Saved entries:
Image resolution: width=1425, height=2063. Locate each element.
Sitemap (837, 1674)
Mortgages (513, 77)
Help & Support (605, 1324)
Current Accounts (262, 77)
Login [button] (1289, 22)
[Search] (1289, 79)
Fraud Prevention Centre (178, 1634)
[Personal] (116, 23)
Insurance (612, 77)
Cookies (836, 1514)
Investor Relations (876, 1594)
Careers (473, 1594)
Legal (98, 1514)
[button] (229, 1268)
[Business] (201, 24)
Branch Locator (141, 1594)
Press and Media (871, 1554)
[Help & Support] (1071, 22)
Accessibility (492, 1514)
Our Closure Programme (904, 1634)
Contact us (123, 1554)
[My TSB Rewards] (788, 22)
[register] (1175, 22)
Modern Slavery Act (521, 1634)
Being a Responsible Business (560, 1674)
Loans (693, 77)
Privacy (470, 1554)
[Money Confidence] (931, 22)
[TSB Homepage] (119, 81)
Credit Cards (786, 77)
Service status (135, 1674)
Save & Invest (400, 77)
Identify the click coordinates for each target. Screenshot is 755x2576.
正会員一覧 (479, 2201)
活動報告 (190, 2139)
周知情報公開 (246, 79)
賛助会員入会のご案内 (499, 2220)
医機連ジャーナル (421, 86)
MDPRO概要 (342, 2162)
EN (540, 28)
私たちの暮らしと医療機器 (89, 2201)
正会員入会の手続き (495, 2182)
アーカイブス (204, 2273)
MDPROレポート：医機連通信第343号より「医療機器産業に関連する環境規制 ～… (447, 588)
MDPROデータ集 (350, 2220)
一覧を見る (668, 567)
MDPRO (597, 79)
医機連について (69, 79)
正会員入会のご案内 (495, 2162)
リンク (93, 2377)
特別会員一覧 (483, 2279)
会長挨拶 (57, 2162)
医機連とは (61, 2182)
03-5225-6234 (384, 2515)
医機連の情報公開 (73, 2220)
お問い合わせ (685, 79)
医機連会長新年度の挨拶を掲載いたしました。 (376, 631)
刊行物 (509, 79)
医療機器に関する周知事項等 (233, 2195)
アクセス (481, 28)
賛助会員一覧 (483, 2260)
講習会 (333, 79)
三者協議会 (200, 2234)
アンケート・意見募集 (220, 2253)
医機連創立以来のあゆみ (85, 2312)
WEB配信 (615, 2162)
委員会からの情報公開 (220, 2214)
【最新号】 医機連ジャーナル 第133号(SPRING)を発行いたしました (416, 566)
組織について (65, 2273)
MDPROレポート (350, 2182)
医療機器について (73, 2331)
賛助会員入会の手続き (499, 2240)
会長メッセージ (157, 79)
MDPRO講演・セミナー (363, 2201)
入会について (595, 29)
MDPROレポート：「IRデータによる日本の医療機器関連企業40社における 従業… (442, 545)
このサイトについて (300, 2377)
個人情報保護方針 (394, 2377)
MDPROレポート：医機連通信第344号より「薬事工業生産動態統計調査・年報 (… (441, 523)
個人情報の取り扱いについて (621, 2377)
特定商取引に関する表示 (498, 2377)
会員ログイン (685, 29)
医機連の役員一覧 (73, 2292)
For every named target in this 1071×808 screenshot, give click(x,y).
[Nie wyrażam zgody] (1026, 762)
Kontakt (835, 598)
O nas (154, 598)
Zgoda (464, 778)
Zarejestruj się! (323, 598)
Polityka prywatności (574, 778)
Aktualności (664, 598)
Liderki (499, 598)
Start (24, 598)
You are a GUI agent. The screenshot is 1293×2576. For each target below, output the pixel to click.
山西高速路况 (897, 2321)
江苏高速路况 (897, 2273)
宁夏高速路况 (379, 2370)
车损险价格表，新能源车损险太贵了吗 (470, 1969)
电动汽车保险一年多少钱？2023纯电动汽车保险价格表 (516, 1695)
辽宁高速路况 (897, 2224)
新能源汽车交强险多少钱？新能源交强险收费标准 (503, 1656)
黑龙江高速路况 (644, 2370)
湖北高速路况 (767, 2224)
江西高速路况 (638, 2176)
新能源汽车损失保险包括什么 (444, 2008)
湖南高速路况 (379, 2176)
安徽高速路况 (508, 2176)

■ What to work on ■
In the lines above, every record is to be repeated exactly.

■ Solution to this task ■
Image resolution: width=1425, height=2063. Locate each element.
Sitemap (837, 1674)
Mortgages (513, 77)
Help & Support (605, 1324)
Current Accounts (262, 77)
Login [button] (1289, 22)
[Search] (1289, 79)
Fraud Prevention Centre (178, 1634)
[Personal] (116, 23)
Insurance (612, 77)
Cookies (836, 1514)
Investor Relations (876, 1594)
Careers (473, 1594)
Legal (98, 1514)
[button] (229, 1268)
[Business] (201, 24)
Branch Locator (141, 1594)
Press and Media (871, 1554)
[Help & Support] (1071, 22)
Accessibility (492, 1514)
Our Closure Programme (904, 1634)
Contact us (123, 1554)
[My TSB Rewards] (788, 22)
[register] (1175, 22)
Modern Slavery Act (521, 1634)
Being a Responsible Business (560, 1674)
Loans (693, 77)
Privacy (470, 1554)
[Money Confidence] (931, 22)
[TSB Homepage] (119, 81)
Credit Cards (786, 77)
Service status (135, 1674)
Save & Invest (400, 77)
Identify the click coordinates for each target. Screenshot is 755x2576.
正会員一覧 (479, 2201)
活動報告 (190, 2139)
周知情報公開 (246, 79)
賛助会員入会のご案内 (499, 2220)
医機連ジャーナル (421, 86)
MDPRO概要 (342, 2162)
EN (540, 28)
私たちの暮らしと医療機器 (89, 2201)
正会員入会の手続き (495, 2182)
アーカイブス (204, 2273)
MDPROレポート：医機連通信第343号より「医療機器産業に関連する環境規制 ～… (447, 588)
MDPROデータ集 (350, 2220)
一覧を見る (668, 567)
MDPRO (597, 79)
医機連について (69, 79)
正会員入会のご案内 (495, 2162)
リンク (93, 2377)
特別会員一覧 (483, 2279)
会長挨拶 (57, 2162)
医機連とは (61, 2182)
03-5225-6234 (384, 2515)
医機連の情報公開 (73, 2220)
お問い合わせ (685, 79)
医機連会長新年度の挨拶を掲載いたしました。 (376, 631)
刊行物 (509, 79)
医療機器に関する周知事項等 (233, 2195)
アクセス (481, 28)
賛助会員一覧 (483, 2260)
講習会 (333, 79)
三者協議会 (200, 2234)
アンケート・意見募集 (220, 2253)
医機連創立以来のあゆみ (85, 2312)
WEB配信 (615, 2162)
委員会からの情報公開 (220, 2214)
【最新号】 医機連ジャーナル 第133号(SPRING)を発行いたしました (416, 566)
組織について (65, 2273)
MDPROレポート (350, 2182)
医療機器について (73, 2331)
賛助会員入会の手続き (499, 2240)
会長メッセージ (157, 79)
MDPRO講演・セミナー (363, 2201)
入会について (595, 29)
MDPROレポート：「IRデータによる日本の医療機器関連企業40社における 従業… (442, 545)
このサイトについて (300, 2377)
個人情報保護方針 (394, 2377)
MDPROレポート：医機連通信第344号より「薬事工業生産動態統計調査・年報 (… (441, 523)
個人情報の取り扱いについて (621, 2377)
特定商取引に関する表示 (498, 2377)
会員ログイン (685, 29)
医機連の役員一覧 (73, 2292)
For every named target in this 1071×808 screenshot, give click(x,y).
[Nie wyrażam zgody] (1026, 762)
Kontakt (835, 598)
O nas (154, 598)
Zgoda (464, 778)
Zarejestruj się! (323, 598)
Polityka prywatności (574, 778)
Aktualności (664, 598)
Liderki (499, 598)
Start (24, 598)
You are a GUI agent. The screenshot is 1293×2576. For each target below, output the pixel to click.
山西高速路况 (897, 2321)
江苏高速路况 (897, 2273)
宁夏高速路况 (379, 2370)
车损险价格表，新能源车损险太贵了吗 (470, 1969)
电动汽车保险一年多少钱？2023纯电动汽车保险价格表 (516, 1695)
辽宁高速路况 (897, 2224)
新能源汽车交强险多少钱？新能源交强险收费标准 (503, 1656)
黑龙江高速路况 (644, 2370)
湖北高速路况 (767, 2224)
江西高速路况 (638, 2176)
新能源汽车损失保险包括什么 (444, 2008)
湖南高速路况 (379, 2176)
安徽高速路况 (508, 2176)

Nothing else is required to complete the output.